それだけならまだいい。しかし、その本気を出させたのは自分よりも努力をしていないと思われる相川だったのだ。しかも、瑠璃はその相川のことを妙に気にかけているのも奏楽の不機嫌さに拍車をかけている。
「……瑠璃ちゃん、あんまり遅くなったら怒られるからね?」
「うん。奏楽君ありがとー! 大好き!」
瑠璃の言葉に相好を崩しかける奏楽だが、今はそうじゃないと首を振って相川に宣戦布告して奏楽はバスに乗った。そして相川は瑠璃に尋ねる。
「……え? お前ウチ来んの……?」
「うん。あ、瑠璃勝ったからちゅーもする。」
「奏楽とやってろよ……鬱陶しい……」
「ヤダ。」
やだやだ期かよ……と相川がげんなりしていると迎えが来る。相川の迎えは最初に洗脳した男性だった。
「おっ、着きやしたぜ頭ぁ!」
「……え?」
「……まぁ、色々あったんだ。素人が解毒しようとしてその毒物の解除のために変なことに……まぁ、細かいことは気にするな。」
洗脳した青年は大型バイクにサイドカーを付けてやって来ていた。相川は一人乗りのサイドカーを見て瑠璃に告げる。
「……瑠璃、サイドカーは一人乗りだ。諦めろよ?」
「何で? 瑠璃がバイクの後ろに乗ればいいよね?」
「……チッ。」
面倒臭いのでおいて行きたい。相川はそんな気分を一切隠さずに瑠璃と一緒に自宅へと戻って行った。
「着いたー! ねぇねぇ何する? ミノムシごっこは!? あ、ちゅーしてなかったからタコさんごっこが先?」
「ロリ瑠璃ラリ瑠璃るりっるりとでも言って踊ってろ。」
「ろりるり?」
「ラリ瑠璃るりっるり。」
「らりろりるりろりるりっるり……?」
「……言わせておいてなんだけど……いや、やっぱ何でもない……」
相川は瑠璃を馬鹿にする為に言わせてみたのだが思いの外瑠璃の言い方と仕草が可愛過ぎた。そのため何をやっているんだろうと言う自己嫌悪に陥った相川は落ち着くために息を吐いて目の前でそわそわしている瑠璃を見る。

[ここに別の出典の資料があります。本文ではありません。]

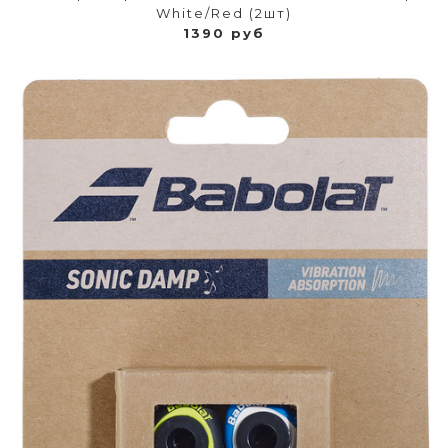
White/Red (2шт)
1390 руб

「で、何するの!? お昼寝? 添い寝してくれるって言ったよね!」
「出来るとは言ったがするとは言ってない。」
「うん! よくわかんない! してくれるんだよね!? 仁くん、そう言ったもんね!」
今日の瑠璃さんはスーパー幼児を一時的にお休みして子どもとして行動している。そして欲望のままにベッドに腰掛けて絨毯に正座している瑠璃を見下ろしている相川に襲い掛かった。
「うわっ、やめ……」
「きゃー♡! ミノムシタコさんで添い寝!」
テンションの高い瑠璃に全部乗せを喰らって相川はベッドに押し倒され、何かデジャヴとどこか冷静に思いながら為すがままにされていた。
(くっそ、俺の方が強いから近付きたくないって思わせようとしたのが失敗だったか……瑠璃の方が強かった……疲労骨折くらいだから動かさなければ氣の力を使って明日にでも治すが、今は無理……)

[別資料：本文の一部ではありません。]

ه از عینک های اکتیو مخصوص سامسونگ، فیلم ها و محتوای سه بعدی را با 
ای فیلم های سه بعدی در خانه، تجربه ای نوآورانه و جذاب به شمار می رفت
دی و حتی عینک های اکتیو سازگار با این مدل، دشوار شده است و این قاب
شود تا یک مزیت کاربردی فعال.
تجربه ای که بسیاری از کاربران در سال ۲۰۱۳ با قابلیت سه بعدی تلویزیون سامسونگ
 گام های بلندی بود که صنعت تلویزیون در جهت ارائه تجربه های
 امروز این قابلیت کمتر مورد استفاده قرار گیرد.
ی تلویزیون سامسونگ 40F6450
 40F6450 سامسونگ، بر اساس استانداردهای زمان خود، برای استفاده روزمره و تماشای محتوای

昼間の疲れが残っている相川は瑠璃に抗う術を暗器や銃火器、その他物騒な武器しか持たない。流石に瑠璃にそれを使うのは気が引けたので相川は瑠璃の為すがままでキスを浴びつつ抱き締められる。
「えへへ~えへへへへへへ~!」
「……気は済んだ?」
「んーん! 全然! だってね、瑠璃ね、二日も我慢したんだよ?」
「……その分の濃縮還元で俺が今我慢をする羽目になってるわけか……」
相川が納得する裏で瑠璃は非常に可愛らしく小首を傾げながら「のーしゅくかんげん? はめ?」などと呟く。対して相川の方は諦めがついた。

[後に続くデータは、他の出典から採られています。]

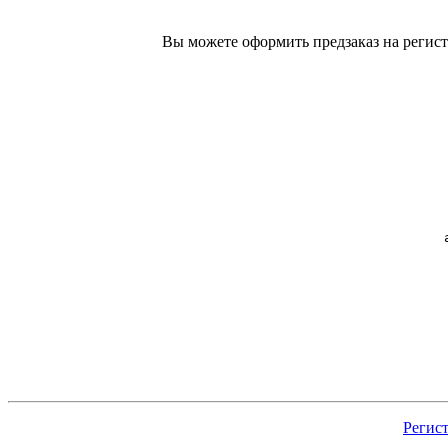
Вы можете оформить предзаказ на регист
Регис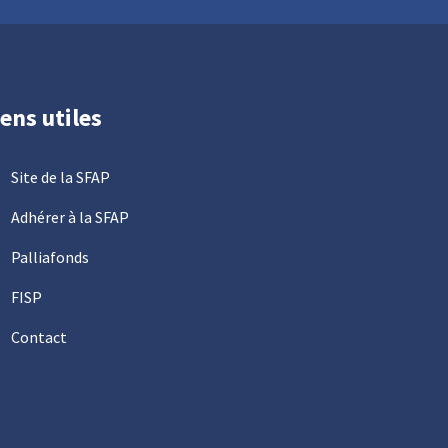
iens utiles
Site de la SFAP
Adhérer à la SFAP
Palliafonds
FISP
Contact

「……まぁ少~しだけ強引だったとは思ってるから致し方ない。ある程度好きにするがいい。」
「じゃあお風呂入ろ?」
「いきなりぶっこむなテメェ……それは倫理的な問題と帰る時に冷えたら駄目だという健康的な問題で却下。」
「倫理ってなーに? 瑠璃の名前みたいだね~?」
「……そろそろキスは止めよう?」
「ヤダー!」
この後、遊び疲れた瑠璃は眠ってしまい、遊神が迎えに来ることになる。その所為で相川が遊神と繋がりがあることが判明。しかも文句を言っていたことから門下ではなく対等なのではないかという噂が流れ、この辺りの地域が更に変わり始めた。